--- START ---

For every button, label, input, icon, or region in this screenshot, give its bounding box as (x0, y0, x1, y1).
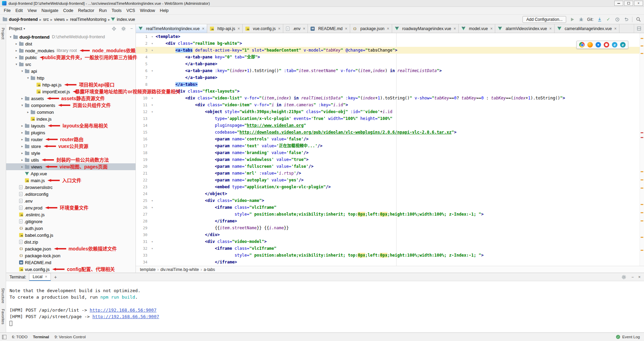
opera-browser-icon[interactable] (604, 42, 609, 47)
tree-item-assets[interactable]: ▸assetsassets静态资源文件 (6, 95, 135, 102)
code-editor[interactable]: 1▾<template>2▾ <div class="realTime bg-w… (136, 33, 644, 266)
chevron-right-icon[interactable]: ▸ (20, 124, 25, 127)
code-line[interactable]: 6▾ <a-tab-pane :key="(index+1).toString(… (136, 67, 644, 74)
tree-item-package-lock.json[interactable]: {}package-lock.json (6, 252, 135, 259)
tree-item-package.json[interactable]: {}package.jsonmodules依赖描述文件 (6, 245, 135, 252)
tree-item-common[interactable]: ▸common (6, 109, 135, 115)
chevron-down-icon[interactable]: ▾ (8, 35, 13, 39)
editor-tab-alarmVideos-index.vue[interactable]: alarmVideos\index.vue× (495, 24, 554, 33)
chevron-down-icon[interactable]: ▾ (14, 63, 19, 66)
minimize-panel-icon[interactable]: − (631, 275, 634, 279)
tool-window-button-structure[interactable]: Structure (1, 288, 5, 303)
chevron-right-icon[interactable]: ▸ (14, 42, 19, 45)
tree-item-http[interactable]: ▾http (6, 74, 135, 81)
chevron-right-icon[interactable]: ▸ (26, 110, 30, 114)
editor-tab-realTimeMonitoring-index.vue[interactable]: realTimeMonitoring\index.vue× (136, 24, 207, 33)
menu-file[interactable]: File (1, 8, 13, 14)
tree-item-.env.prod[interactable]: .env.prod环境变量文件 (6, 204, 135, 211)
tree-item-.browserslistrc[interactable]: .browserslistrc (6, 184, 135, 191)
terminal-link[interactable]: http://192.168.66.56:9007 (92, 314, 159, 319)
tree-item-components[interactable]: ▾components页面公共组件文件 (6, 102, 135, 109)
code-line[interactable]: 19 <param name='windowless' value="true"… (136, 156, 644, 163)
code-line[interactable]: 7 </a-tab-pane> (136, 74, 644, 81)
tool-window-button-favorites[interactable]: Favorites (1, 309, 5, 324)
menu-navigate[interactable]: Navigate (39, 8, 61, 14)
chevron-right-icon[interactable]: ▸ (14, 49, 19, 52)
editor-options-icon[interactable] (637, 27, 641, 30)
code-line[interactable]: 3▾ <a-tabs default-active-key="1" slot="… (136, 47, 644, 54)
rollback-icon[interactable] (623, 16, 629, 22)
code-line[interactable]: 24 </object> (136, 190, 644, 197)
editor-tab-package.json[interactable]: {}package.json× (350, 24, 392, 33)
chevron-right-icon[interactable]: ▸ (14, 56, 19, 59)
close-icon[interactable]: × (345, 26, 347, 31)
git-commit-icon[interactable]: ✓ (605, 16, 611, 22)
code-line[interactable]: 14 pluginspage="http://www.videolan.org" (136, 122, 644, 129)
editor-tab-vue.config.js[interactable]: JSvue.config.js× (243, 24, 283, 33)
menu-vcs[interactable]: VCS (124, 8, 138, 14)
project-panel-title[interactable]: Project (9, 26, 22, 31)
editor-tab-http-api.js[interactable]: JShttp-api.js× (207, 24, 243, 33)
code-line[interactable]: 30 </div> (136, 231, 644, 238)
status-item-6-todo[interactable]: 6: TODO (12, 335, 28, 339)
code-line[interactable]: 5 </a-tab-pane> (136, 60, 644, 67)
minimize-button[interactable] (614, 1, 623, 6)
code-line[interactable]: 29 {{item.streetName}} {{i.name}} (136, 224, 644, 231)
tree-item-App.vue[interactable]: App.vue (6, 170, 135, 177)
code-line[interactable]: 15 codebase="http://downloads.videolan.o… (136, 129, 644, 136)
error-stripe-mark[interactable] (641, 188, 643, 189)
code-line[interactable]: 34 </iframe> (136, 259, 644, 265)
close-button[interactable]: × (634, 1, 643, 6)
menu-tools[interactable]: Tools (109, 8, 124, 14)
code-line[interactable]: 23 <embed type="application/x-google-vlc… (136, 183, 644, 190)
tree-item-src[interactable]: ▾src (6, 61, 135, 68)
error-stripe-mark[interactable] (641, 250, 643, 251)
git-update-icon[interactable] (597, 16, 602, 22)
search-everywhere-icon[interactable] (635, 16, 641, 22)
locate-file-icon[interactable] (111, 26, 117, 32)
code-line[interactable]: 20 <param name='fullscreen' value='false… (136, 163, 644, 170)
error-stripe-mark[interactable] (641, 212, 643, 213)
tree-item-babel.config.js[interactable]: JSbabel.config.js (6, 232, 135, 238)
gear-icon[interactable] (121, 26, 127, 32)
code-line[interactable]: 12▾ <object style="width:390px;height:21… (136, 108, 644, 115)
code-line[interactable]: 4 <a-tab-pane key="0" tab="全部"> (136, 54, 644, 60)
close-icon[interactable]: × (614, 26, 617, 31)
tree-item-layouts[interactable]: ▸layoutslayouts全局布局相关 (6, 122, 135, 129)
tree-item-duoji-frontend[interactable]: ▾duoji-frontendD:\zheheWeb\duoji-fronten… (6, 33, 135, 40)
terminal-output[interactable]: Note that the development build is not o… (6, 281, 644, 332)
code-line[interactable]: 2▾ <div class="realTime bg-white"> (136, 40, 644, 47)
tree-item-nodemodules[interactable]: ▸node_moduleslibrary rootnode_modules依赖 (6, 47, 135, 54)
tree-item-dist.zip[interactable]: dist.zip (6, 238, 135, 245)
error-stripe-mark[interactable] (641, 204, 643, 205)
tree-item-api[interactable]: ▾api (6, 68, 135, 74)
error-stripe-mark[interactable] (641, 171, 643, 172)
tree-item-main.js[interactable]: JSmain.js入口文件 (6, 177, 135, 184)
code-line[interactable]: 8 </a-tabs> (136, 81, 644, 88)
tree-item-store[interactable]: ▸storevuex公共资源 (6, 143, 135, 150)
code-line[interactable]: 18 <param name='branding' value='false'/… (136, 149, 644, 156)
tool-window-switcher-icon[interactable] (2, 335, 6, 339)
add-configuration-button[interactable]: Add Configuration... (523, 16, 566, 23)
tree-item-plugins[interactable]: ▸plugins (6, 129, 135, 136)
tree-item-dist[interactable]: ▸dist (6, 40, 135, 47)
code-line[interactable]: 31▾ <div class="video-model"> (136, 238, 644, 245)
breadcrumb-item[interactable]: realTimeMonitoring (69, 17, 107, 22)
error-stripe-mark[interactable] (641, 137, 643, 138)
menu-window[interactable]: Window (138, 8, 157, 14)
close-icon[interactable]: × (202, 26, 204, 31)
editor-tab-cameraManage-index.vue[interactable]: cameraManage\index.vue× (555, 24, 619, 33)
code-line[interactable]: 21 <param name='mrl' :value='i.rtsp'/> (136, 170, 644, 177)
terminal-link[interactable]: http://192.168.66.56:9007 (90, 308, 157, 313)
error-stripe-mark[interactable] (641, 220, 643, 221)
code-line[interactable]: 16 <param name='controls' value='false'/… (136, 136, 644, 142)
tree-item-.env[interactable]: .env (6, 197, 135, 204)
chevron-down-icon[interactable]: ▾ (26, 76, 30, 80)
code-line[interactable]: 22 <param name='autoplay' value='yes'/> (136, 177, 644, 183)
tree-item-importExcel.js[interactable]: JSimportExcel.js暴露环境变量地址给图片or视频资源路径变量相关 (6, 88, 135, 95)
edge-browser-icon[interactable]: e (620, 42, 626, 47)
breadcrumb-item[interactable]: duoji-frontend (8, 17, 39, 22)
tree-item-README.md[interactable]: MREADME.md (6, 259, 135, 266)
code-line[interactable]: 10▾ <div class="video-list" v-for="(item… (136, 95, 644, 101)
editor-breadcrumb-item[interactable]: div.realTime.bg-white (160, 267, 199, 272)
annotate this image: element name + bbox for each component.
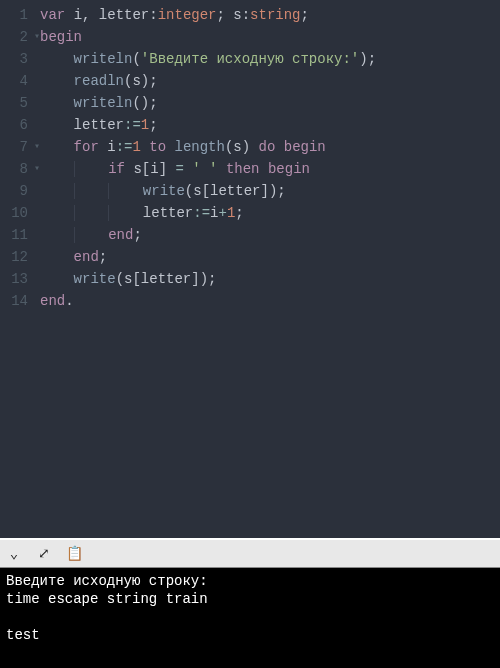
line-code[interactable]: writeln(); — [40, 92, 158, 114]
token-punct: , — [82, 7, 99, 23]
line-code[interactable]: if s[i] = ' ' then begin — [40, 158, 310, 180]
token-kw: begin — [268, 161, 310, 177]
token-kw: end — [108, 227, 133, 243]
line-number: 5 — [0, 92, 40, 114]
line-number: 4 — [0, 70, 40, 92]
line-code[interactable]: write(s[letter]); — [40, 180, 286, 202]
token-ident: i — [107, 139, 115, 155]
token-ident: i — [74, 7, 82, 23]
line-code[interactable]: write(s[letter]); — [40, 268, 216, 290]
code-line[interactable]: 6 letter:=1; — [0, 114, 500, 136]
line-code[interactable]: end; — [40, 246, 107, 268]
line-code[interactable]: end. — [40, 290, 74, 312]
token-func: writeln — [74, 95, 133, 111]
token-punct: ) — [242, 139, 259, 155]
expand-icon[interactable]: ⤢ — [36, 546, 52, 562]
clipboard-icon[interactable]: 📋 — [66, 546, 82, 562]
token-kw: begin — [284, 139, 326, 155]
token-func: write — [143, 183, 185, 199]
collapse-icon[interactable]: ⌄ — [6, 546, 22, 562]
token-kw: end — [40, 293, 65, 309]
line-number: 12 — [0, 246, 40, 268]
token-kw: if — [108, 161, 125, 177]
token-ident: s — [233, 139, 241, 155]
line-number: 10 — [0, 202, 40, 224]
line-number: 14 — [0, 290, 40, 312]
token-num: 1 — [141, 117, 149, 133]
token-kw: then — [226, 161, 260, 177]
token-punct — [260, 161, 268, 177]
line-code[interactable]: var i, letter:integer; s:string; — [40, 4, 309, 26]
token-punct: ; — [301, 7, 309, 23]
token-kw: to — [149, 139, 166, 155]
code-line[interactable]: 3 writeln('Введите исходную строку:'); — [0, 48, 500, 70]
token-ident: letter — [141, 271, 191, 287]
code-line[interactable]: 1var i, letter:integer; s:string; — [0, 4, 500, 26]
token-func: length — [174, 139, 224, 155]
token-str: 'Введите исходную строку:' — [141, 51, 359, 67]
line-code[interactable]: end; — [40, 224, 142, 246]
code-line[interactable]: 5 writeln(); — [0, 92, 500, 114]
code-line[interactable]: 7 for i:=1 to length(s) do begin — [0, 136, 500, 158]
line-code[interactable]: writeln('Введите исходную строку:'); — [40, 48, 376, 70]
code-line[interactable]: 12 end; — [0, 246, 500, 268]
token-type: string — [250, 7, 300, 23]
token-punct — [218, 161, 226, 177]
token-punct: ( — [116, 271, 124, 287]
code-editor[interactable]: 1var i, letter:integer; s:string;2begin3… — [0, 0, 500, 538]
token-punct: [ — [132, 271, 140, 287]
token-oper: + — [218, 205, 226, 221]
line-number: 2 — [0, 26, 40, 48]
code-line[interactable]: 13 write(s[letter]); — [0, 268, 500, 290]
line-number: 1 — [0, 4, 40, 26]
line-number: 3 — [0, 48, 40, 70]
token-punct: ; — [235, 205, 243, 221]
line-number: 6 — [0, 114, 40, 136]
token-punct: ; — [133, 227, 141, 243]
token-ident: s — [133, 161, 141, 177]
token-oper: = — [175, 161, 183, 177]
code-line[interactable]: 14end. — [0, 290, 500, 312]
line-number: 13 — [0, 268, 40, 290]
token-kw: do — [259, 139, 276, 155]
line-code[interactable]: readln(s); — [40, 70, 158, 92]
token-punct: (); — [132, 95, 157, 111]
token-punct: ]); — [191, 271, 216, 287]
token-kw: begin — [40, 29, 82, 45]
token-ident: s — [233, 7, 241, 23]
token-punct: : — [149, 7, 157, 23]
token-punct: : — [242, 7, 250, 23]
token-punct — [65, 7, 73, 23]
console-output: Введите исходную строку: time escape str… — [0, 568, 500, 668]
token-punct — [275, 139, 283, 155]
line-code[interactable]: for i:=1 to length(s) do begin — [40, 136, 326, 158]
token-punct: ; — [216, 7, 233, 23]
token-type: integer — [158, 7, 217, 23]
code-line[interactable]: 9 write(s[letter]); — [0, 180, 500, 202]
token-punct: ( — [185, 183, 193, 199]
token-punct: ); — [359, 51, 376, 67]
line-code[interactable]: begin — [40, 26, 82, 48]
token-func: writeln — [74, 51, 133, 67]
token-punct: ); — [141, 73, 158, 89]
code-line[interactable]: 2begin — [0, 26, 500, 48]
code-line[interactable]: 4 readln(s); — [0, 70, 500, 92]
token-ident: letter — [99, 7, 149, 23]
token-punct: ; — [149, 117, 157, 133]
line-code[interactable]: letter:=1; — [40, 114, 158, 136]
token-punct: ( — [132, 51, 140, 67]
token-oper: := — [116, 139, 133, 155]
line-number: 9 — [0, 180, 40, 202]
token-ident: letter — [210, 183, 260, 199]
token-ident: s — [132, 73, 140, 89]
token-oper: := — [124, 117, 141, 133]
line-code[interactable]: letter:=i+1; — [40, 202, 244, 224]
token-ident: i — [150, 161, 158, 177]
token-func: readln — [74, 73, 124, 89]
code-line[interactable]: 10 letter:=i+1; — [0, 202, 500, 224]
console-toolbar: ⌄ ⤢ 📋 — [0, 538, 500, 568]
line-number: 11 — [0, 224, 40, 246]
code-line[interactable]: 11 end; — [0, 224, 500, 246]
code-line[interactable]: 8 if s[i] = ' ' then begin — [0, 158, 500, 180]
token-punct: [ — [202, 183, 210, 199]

--- END ---

# [About this task]
Look through the data above. Copy every line with the string "frontend" in it.

# [Response to the task]
tree-item-duoji-frontend[interactable]: ▾duoji-frontendD:\zheheWeb\duoji-fronten… (6, 33, 135, 40)
breadcrumb-item[interactable]: duoji-frontend (8, 17, 39, 22)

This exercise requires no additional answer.